Il loro amore, il loro schiudere il proprio animo è avvenuto già per completo, parlando attraverso due avatar. Le soleil dort è una riflessione sulla difficoltà di comunicare, sul come rapportarsi. E di come sempre più spesso è facile relazionarsi tramite la realtà virtuale, dicendo tutto su di sé, piuttosto che parlarne tranquillamente di persona.
Fairplay di Zoel Aeschbacher
Il corto è una spietata fotografia sulla realtà del mondo, in particolare la società occidentale. Se vuoi sopravvivere, restare al lavoro, vincere qualcosa, devi essere competitivo, sgomitare, essere un vero e proprio squalo.

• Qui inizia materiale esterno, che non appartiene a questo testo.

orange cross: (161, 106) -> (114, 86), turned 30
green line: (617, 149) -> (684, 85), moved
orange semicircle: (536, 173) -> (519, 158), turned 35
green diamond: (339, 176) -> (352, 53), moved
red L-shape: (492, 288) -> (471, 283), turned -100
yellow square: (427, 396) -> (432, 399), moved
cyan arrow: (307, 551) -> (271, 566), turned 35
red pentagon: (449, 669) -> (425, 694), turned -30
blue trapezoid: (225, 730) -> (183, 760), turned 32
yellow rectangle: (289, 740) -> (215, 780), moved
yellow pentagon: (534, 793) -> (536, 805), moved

E questo tema violento è mostrato anche attraverso un montaggio aggressivo, che amplifica queste competizioni. Probabilmente i partecipanti che accettano queste mattanze credono di vincere, ma invece hanno solo perso. competizione.
Wall, the Wall di Yusuf Ölmez
Un cortometraggio che parte dalla concretezza (la costruzione di un gigantesco muro, la difficile vita lavorativa dei poveri turchi) e sfocia in un racconto metaforico. Questo altissimo muro che non permette di vedere cosa c’è al di là, diviene simbolo di divisori tra due nazioni.
E quando il protagonista, che è stato licenziato, cerca di poter parlare con il padrone, il racconto si tinge di rimandi kafkiani, perché non riuscirà mai a conoscere chi è il padrone (la mente oscura che ha ordinato la costruzione del muro). Non avrà mai risposte, come spesso accade.
FÁR di Gunnur Martinsdóttir Schlütter
Breve corto che inizialmente potrebbe sembrare una variazione de Gli uccelli (1963) di Alfred Hitchcock, mentre è una disamina sul cinismo che una persona può covare dentro di sé.
La giovane protagonista, sempre più apatica da quanto la circonda (le noiose chiacchiere lavorative dei colleghi), ha in quel casuale avvenimento una maniera per sfogare la propria rabbia interiore, adducendo scuse verso il gruppetto di persone che la sta osservando.
Le Roi David di Lila Pinell
Mediometraggio in cui si racconta di una ragazza, di estrazione proletaria, che cerca di uscir fuori dalla propria condizione sociale. Un tentativo di avanzamento che inizialmente è soltanto esteriore (il rifarsi il naso per sembrare più bella).
Ma questa voglia di fuggire, finanche all’estero, non si potrà mai attuare, perché dopotutto è lei stessa a non voler abbandonare quelle sue abitudini, che per quanto possano essere nocive, le hanno dato sempre un modo di vivere, di galleggiare.
Le Roi David rientrebbe nel Coming of Age, con la protagonista, sebbene non più adolescente – in modo stretto – che capisce la necessità di maturare, ma come sottolineano le battute finali, non ci sarà un vero e proprio cambiamento. Un mediometraggio realizzato in maniera lineare, a tratti documentaristico (la fuga dal centro commerciale, oppure le scene in strada), e dove le schegge artistiche (il Re Davide) sono appunto frammenti di sogno, di sublimazione.
Il disertore di Antonio Vezzari
Videoclip dell’omonima canzone di Turè Muschio che omaggia il poeta Bruno Misefari (1892-1936), soprannominato Furio il disertore. Misefari, anarchico e pacifista, disertò alla chiamata alle armi per la Prima guerra mondiale. E per tutta la sua vita si batté sempre contro le guerre.
Il videoclip ricostruisce, partendo dal testo, brevi pezzi della vita di Bruno, con uno stile fotografico che rievoca quel tempo passato.